Your choice of Spaghetti Sauce (I used Bertolli Organic Pasta Sauce)
Fresh Mozzarella thinly sliced (I used Mozzarella balls)
Parmigiano-Reggiano
1 tsp Italian Seasoning
Fresh Basil
Optional: Spaghetti or angel hair noodles
Serve with baked Italian bread
TO MAKE:
Pre-heat oven to 375. Either slice eggplant into rounds to layer in the pan OR chuck eggplant into pieces. I cut the Eggplants into thicker pieces. Set sliced or chucked Eggplant into a colander and sprinkle with kosher salt. Set a side and let sit for 30-60 min. Shake colander to remove salt and pat eggplant dry with paper towels.

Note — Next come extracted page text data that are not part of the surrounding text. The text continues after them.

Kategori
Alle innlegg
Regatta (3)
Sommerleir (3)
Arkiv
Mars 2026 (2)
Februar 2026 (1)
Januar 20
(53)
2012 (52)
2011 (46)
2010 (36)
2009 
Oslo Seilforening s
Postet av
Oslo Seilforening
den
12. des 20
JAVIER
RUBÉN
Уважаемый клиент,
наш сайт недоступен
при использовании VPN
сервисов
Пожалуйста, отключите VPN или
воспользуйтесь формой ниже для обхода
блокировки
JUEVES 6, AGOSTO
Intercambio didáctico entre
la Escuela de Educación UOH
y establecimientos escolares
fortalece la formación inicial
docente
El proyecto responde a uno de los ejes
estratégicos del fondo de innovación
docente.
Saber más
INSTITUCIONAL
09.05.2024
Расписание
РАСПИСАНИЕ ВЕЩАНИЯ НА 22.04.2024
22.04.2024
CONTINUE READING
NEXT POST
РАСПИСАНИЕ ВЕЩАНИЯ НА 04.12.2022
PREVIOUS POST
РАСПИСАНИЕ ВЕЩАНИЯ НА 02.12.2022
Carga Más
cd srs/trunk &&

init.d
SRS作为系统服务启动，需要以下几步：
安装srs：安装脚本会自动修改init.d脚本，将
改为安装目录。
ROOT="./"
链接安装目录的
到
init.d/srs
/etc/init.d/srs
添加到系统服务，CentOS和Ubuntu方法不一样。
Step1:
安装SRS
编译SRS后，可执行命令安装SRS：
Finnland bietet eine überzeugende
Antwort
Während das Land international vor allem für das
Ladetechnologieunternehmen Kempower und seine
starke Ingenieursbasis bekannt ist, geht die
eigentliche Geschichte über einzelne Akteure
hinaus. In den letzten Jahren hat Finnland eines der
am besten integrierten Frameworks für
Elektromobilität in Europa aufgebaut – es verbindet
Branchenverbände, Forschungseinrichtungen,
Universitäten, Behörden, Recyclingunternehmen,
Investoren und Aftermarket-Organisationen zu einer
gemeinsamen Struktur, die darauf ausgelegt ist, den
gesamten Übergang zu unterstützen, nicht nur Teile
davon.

Heat Oil in Skillet (I used a cast iron pan so that it could go into the oven), saute / fry eggplant in batches over mid-high heat until soft and browned. As each batch is done, remove from skillet with tongs and drain on a wire rack. (I did not use a rack, I just moved the done ones to a plate lined with papertowels until all of the eggplant was cooked through) When done, season eggplant with salt and pepper.
Spread red sauce on bottom of pan that you will be putting into the oven. Layer eggplant, mozzarella and Parmigiano-Reggiano on top of sauce. Repeat layers.
Top Assembled eggplant with cheese and fresh chopped basil and sprinkle with Italian Seasoning. Bake until cheese is bubbling around the edges and sauce has slightly caramelized on top, 30 min. Serve with Baked Italian Bread.
Optional: If you want, you can serve this over spaghetti or angel hair noddles.